[Try it] An exact copy of all the entries is needed, with no images in it.

=== Entries shown ===

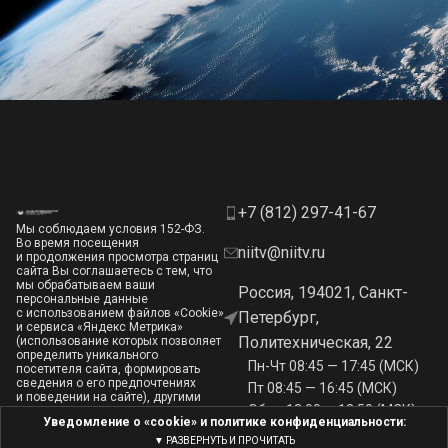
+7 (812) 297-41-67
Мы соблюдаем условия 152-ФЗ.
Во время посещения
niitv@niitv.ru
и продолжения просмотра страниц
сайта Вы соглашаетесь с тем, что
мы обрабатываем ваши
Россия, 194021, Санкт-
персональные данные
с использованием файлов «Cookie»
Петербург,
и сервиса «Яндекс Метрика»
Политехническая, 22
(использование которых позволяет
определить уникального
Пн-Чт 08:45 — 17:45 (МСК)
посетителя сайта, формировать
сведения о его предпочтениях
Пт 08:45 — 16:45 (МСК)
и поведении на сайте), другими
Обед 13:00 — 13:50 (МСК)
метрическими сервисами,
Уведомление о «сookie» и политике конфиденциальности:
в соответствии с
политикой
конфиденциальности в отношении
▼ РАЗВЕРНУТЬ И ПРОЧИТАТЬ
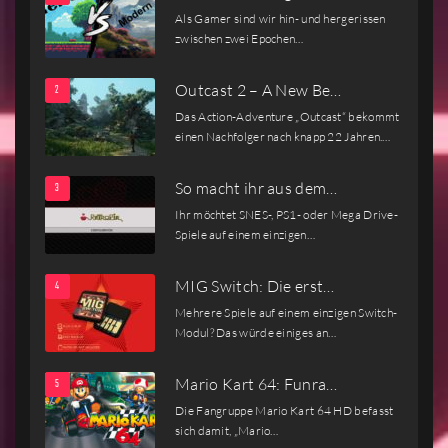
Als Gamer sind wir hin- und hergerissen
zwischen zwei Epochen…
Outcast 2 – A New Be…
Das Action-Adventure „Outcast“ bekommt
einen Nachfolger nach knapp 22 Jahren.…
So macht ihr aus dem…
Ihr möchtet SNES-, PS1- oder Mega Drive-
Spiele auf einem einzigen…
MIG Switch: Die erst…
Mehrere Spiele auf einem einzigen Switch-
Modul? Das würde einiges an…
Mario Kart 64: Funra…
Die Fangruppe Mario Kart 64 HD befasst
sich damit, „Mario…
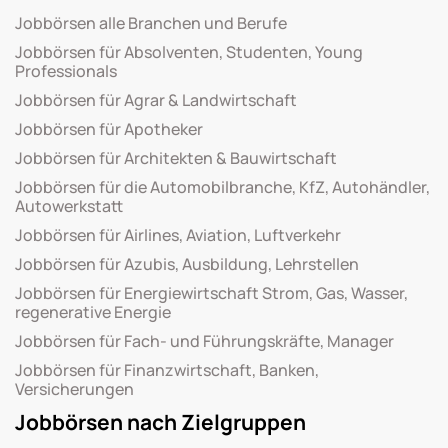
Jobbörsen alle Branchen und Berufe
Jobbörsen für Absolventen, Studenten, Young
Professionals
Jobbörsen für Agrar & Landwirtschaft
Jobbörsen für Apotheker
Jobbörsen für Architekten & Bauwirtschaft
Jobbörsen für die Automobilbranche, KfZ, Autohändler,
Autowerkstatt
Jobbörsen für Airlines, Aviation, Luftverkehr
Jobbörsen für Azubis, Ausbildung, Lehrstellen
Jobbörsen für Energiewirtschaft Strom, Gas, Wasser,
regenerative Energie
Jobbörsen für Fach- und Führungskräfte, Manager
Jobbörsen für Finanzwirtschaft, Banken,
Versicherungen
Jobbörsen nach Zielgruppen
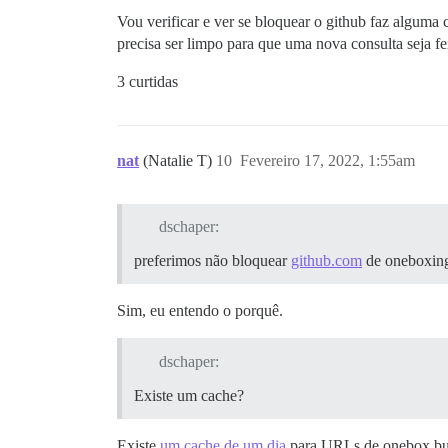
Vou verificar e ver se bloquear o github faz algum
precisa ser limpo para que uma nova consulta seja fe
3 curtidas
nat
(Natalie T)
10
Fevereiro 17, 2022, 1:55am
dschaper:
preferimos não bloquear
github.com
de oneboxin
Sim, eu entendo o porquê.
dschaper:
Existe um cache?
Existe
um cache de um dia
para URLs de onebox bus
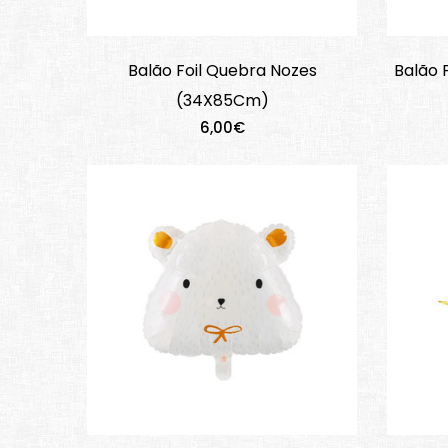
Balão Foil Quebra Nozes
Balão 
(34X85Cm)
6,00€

===

[Solution to this task]
+7 (812) 297-41-67
Мы соблюдаем условия 152-ФЗ.
Во время посещения
niitv@niitv.ru
и продолжения просмотра страниц
сайта Вы соглашаетесь с тем, что
мы обрабатываем ваши
Россия, 194021, Санкт-
персональные данные
с использованием файлов «Cookie»
Петербург,
и сервиса «Яндекс Метрика»
Политехническая, 22
(использование которых позволяет
определить уникального
Пн-Чт 08:45 — 17:45 (МСК)
посетителя сайта, формировать
сведения о его предпочтениях
Пт 08:45 — 16:45 (МСК)
и поведении на сайте), другими
Обед 13:00 — 13:50 (МСК)
метрическими сервисами,
Уведомление о «сookie» и политике конфиденциальности:
в соответствии с
политикой
конфиденциальности в отношении
▼ РАЗВЕРНУТЬ И ПРОЧИТАТЬ
Als Gamer sind wir hin- und hergerissen
zwischen zwei Epochen…
Outcast 2 – A New Be…
Das Action-Adventure „Outcast“ bekommt
einen Nachfolger nach knapp 22 Jahren.…
So macht ihr aus dem…
Ihr möchtet SNES-, PS1- oder Mega Drive-
Spiele auf einem einzigen…
MIG Switch: Die erst…
Mehrere Spiele auf einem einzigen Switch-
Modul? Das würde einiges an…
Mario Kart 64: Funra…
Die Fangruppe Mario Kart 64 HD befasst
sich damit, „Mario…
Jobbörsen alle Branchen und Berufe
Jobbörsen für Absolventen, Studenten, Young
Professionals
Jobbörsen für Agrar & Landwirtschaft
Jobbörsen für Apotheker
Jobbörsen für Architekten & Bauwirtschaft
Jobbörsen für die Automobilbranche, KfZ, Autohändler,
Autowerkstatt
Jobbörsen für Airlines, Aviation, Luftverkehr
Jobbörsen für Azubis, Ausbildung, Lehrstellen
Jobbörsen für Energiewirtschaft Strom, Gas, Wasser,
regenerative Energie
Jobbörsen für Fach- und Führungskräfte, Manager
Jobbörsen für Finanzwirtschaft, Banken,
Versicherungen
Jobbörsen nach Zielgruppen
Vou verificar e ver se bloquear o github faz algum
precisa ser limpo para que uma nova consulta seja fe
3 curtidas
nat
(Natalie T)
10
Fevereiro 17, 2022, 1:55am
dschaper:
preferimos não bloquear
github.com
de oneboxin
Sim, eu entendo o porquê.
dschaper:
Existe um cache?
Existe
um cache de um dia
para URLs de onebox bus
Balão Foil Quebra Nozes
Balão 
(34X85Cm)
6,00€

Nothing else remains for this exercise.